In other contexts, I have written at length about the cultural and technical divergence of the data analytics (aka machine learning and big data) and high-performance computing (aka big iron) communities. I have euphemistically called them "twins separated at both." (See HPC, Big Data and the Peloponnesian War and Scientific Clouds: Blowin’ in the Wind). Like all twins, they share technical DNA and innate behaviors, despite their superficial differences. After all, in a time long, long ago, they were once united by their use of BSD UNIX and SUN workstations for software development.
Since then, both communities have successfully built scalable infrastructures using high-performance, low cost x86 hardware and a rich suite of (mostly) open source software tools. Both have addressed ecosystem deficiencies by developing special-purpose software libraries and tools (e.g., SLURM and Zookeeper for resource management and MPI and Hadoop for parallelism), and both have optimized hardware for their problem domains (e.g., Open Compute hardware building block standardization, FPGAs for search and machine learning, and GPU accelerators for computational science).
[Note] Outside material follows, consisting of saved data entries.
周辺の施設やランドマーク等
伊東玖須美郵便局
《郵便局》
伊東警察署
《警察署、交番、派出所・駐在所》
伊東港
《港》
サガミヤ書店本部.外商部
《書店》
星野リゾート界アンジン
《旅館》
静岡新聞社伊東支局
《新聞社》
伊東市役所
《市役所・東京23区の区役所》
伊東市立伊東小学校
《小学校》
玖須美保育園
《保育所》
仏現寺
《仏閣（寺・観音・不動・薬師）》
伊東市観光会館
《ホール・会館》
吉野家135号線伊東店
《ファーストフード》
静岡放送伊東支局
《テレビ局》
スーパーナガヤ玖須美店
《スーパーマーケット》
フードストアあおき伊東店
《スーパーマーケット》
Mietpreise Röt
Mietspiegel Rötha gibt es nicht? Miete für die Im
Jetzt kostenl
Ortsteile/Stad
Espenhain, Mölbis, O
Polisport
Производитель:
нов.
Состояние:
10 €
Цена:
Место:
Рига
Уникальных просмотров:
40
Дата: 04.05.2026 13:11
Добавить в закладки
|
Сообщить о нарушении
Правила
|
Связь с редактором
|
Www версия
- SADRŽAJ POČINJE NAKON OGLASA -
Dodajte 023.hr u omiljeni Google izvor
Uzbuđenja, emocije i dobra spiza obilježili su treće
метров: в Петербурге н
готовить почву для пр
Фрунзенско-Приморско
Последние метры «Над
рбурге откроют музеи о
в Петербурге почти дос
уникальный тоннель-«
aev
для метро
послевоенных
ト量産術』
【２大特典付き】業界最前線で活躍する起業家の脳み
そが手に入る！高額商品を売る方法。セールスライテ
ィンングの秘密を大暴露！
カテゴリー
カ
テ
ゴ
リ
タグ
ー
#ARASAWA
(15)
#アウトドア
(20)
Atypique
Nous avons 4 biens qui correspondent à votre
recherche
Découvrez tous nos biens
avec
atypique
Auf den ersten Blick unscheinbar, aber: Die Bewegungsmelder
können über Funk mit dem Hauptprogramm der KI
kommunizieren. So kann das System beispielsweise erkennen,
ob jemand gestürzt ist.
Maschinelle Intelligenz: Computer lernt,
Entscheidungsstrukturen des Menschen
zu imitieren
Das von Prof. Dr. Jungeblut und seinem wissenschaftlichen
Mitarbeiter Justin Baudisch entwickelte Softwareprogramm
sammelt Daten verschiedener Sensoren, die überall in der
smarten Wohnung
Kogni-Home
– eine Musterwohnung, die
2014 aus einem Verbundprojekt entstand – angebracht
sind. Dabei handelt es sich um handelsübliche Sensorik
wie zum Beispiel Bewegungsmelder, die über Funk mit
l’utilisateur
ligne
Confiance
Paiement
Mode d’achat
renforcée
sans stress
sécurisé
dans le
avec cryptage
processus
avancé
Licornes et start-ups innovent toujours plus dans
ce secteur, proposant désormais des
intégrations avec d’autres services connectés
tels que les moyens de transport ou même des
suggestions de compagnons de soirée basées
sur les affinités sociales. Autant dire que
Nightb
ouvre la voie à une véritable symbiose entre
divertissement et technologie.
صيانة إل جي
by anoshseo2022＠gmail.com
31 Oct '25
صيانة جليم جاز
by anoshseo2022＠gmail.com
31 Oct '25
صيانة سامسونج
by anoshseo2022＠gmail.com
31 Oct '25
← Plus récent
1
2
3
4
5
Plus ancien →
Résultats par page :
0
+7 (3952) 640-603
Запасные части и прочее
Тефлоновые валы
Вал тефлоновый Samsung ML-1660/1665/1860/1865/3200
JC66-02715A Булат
Like many of you, I have seen this evolution firsthand, as a card-carrying geek in both the HPC and cloud computing worlds. One of the reasons I went to Microsoft was to bring HPC ideas and applications to the nascent world of cloud computing. While at Microsoft, I led a research team to explore energy-efficient cloud hardware designs and new programming models, and I launched a public-private partnership between Microsoft and the National Science Foundation on cloud applications. Now that I am back in academia, I am seeking to bring cloud computing ideas back to HPC.
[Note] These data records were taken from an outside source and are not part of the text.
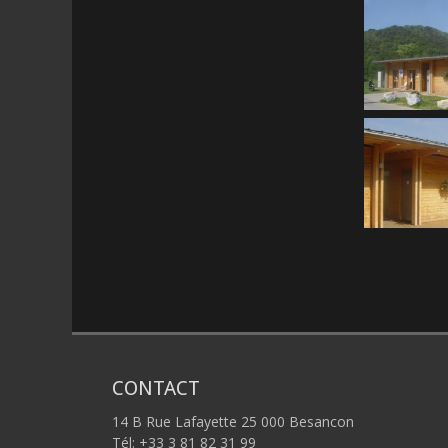
CONTACT
14 B Rue Lafayette 25 000 Besancon
Tél: +33 3 81 82 31 99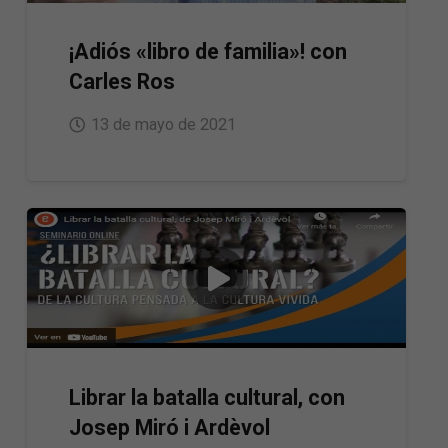
¡Adiós «libro de familia»! con
Carles Ros
13 de mayo de 2021
Librar la batalla cultural, con
Josep Miró i Ardèvol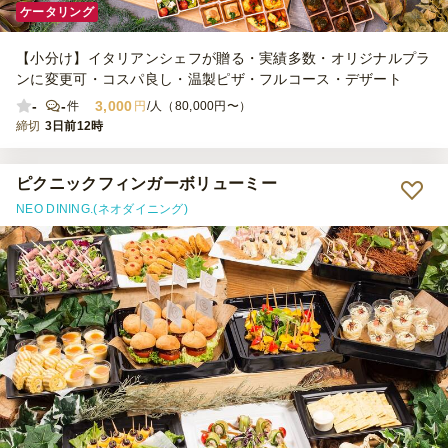
ケータリング
【小分け】イタリアンシェフが贈る・実績多数・オリジナルプラ
ンに変更可・コスパ良し・温製ピザ・フルコース・デザート
-
-
3,000
件
円
/人（80,000円〜）
締切
3日前12時
ピクニックフィンガーボリューミー
NEO DINING.(ネオダイニング)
In that spirit, Jack Dongarra and I recently co-authored an article for the Communications of the ACM on the twin ecosystems of HPC and big data and the challenges facing both. Entitled, Exascale Computing and Big Data, the article examines the commonalities and differences, and discusses many of the unresolved issues associated with resilience, programmability, scalability, and post-Dennard hardware futures. Most importantly, the article makes an impassioned plea for hardware and software integration and cultural convergence.
The possibilities for this convergence are legion. The algorithms underlying deep machine learning would benefit from the parallelization and data movement minimization techniques commonly used in HPC applications and libraries. Similarly, the approaches to failure tolerance and systemic resilience common in cloud software have broad applicability to high-performance computing. Both domains face growing energy constraints on the maximum size of feasible systems, necessitating shared focus on domain-specific architectural optimizations that maximize operations per joule.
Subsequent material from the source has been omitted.